A Tale of two sisters-Domestic Violence

Updated: Feb 15

Lisa enjoying her favorite things: scuba, boating, skiing

Normally, my blog posts are weekly, but today is a day that I can't let pass without acknowledging and remembering someone taken from this earth too soon. Today, February 15th, is the sad anniversary of the day that my older sister (by two years), Lisa, was killed in an unforgivable act of domestic violence.

It's been nineteen years since we lost Lisa. It's hard to comprehend that so many years have passed. It seems like yesterday I received a call from my brother telling me the news. My husband at the time (ex now) and I, and two of our kids (who had just testified at a murder trial - a future blog post), were speeding down the freeway on our way home when I took the call. I told my husband to pull over immediately, so I could get out and throw up on the shoulder of the highway.

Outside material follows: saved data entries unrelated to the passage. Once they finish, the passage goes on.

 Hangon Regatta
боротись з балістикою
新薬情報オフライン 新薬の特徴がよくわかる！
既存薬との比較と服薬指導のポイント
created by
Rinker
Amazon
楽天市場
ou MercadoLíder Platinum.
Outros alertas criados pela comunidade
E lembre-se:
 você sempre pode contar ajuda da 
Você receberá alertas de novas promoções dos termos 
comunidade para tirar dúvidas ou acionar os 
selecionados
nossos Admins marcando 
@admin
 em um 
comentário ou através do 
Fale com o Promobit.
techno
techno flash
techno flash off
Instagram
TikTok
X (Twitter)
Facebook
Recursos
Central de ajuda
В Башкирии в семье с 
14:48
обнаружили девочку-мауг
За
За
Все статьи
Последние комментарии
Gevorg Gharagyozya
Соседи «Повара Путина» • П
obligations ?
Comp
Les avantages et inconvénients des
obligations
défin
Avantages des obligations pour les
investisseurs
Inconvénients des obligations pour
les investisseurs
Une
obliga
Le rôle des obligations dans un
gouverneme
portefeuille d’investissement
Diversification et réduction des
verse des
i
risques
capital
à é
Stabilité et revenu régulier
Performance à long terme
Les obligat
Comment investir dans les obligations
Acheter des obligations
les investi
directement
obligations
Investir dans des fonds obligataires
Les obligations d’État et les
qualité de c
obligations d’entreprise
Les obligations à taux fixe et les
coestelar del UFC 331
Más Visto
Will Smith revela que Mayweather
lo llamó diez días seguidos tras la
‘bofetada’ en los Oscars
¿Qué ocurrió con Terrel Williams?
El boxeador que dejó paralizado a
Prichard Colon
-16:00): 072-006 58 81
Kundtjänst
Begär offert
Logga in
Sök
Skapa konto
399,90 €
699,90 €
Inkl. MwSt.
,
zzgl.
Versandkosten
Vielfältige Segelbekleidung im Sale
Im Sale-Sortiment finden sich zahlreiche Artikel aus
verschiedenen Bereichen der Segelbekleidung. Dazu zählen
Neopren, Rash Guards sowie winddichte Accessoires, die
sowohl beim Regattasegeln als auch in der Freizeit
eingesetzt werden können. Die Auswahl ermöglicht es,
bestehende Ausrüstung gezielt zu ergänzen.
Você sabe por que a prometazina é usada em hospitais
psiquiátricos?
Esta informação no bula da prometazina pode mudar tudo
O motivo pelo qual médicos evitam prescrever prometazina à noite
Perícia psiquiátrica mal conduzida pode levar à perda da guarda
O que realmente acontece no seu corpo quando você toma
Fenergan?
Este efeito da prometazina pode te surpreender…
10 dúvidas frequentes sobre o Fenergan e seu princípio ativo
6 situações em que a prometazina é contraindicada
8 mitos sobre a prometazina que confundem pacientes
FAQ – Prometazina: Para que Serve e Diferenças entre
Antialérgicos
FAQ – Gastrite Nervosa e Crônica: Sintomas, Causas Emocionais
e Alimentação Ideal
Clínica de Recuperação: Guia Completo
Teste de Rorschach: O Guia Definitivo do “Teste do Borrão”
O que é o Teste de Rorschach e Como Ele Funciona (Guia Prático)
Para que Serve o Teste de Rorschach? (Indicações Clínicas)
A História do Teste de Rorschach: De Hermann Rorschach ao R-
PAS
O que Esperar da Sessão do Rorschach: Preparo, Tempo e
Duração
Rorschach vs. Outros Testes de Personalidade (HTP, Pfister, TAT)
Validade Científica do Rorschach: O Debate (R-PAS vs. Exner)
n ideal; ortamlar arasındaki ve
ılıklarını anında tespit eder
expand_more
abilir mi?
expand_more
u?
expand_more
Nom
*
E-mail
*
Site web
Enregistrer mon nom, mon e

My world began spinning out of control at that moment. The hardest part of that evening and night was breaking the news to my younger sister and to my mom. Moments of trauma, as drastic as these, tend to leave an everlasting scar on your heart and soul, and every moment of that day is seared into my memory, like a movie I can't forget. I remember my veins going cold as I lay on the floor in a state of shock, at the foot of the sofa that my mom sat on while she cried tears that wouldn't end and was grateful that our father had already passed. We were raised in a loving home, far removed from abuse, and now it had invaded our lives without warning. My father's heart would have been shattered into a million pieces knowing one of his children had been shot and killed by a person who personified the definition of evil. Although none of us knew at the time that he was evil, we hadn't seen that side of him. That was another difficult part of the equation to understand and accept, and in the blur of it all, nothing made sense.

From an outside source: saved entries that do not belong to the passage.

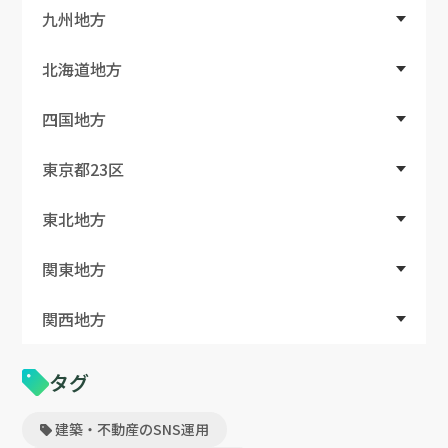
九州地方
北海道地方
四国地方
東京都23区
東北地方
関東地方
関西地方
タグ
建築・不動産のSNS運用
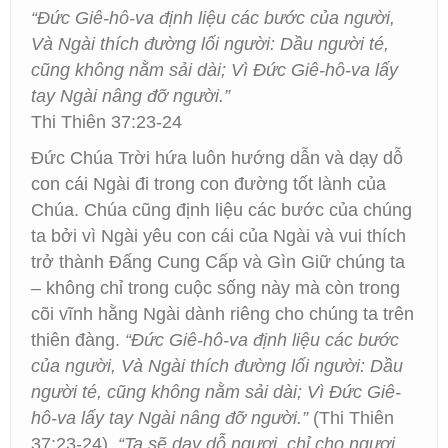
“Đức Giê-hô-va định liệu các bước của người,
Và Ngài thích đường lối người: Dầu người té,
cũng không nằm sải dài; Vì Đức Giê-hô-va lấy
tay Ngài nâng đỡ người.”
Thi Thiên 37:23-24
Đức Chúa Trời hứa luôn hướng dẫn và dạy dỗ
con cái Ngài đi trong con đường tốt lành của
Chúa. Chúa cũng định liệu các bước của chúng
ta bởi vì Ngài yêu con cái của Ngài và vui thích
trở thành Đấng Cung Cấp và Gìn Giữ chúng ta
– không chỉ trong cuộc sống này mà còn trong
cõi vĩnh hằng Ngài dành riêng cho chúng ta trên
thiên đàng.
“Đức Giê-hô-va định liệu các bước
của người, Và Ngài thích đường lối người: Dầu
người té, cũng không nằm sải dài; Vì Đức Giê-
hô-va lấy tay Ngài nâng đỡ người.”
(Thi Thiên
37:23-24).
“Ta sẽ dạy dỗ ngươi, chỉ cho ngươi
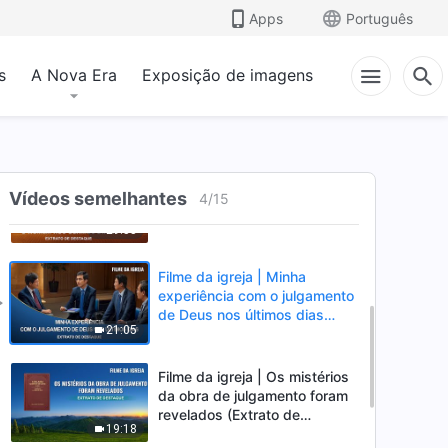
purificar o homem nos últimos
Apps
Português
14:10
dias? (Extrato de destaque)
s
A Nova Era
Exposição de imagens
Filme da igreja | Renunciando
à fama e ao status por meio
do julgamento e castigo de
45:13
Deus (Extrato de destaque)
Filme da igreja | Como Deus
faz a obra de julgamento para
Vídeos semelhantes
4
/
15
purificar e salvar o homem
29:55
nos últimos dias (Extrato de
destaque)
Filme da igreja | Minha
experiência com o julgamento
de Deus nos últimos dias
21:05
(Extrato de destaque)
Filme da igreja | Os mistérios
da obra de julgamento foram
revelados (Extrato de
19:18
destaque)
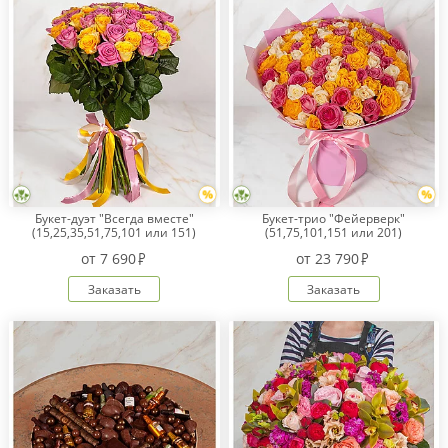
Букет-дуэт "Всегда вместе"
Букет-трио "Фейерверк"
(15,25,35,51,75,101 или 151)
(51,75,101,151 или 201)
от
7 690
от
23 790
Заказать
Заказать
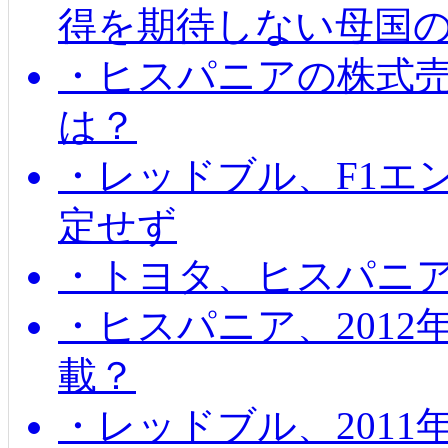
得を期待しない母国
・ヒスパニアの株式
は？
・レッドブル、F1エ
定せず
・トヨタ、ヒスパニ
・ヒスパニア、201
載？
・レッドブル、2011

But it was real. And it was true. He killed her, then turned the gun on himself. All I could think was that he saved us from sitting in a courtroom having to stare at his horrible face and listen to lies. I knew what happened in courtrooms; I was a criminal defense paralegal and worked on murder cases. I stopped being a paralegal and changed careers after my sister was killed; I didn't have the stomach for it anymore. The other thing I didn't have the stomach for was my own denial of abuse I had been tolerating for years at the hands of my husband (now ex), and the rationalizations and feelings of being trapped that I wrestled with day-in and day-out. But, when Lisa was killed, there was no sweeping my own situation under the rug, no more excusing violent and abusive behavior, no more trying to help him. If there was a reality that I had to face, it was that I could end up dead myself. Losing my sister had shown me that.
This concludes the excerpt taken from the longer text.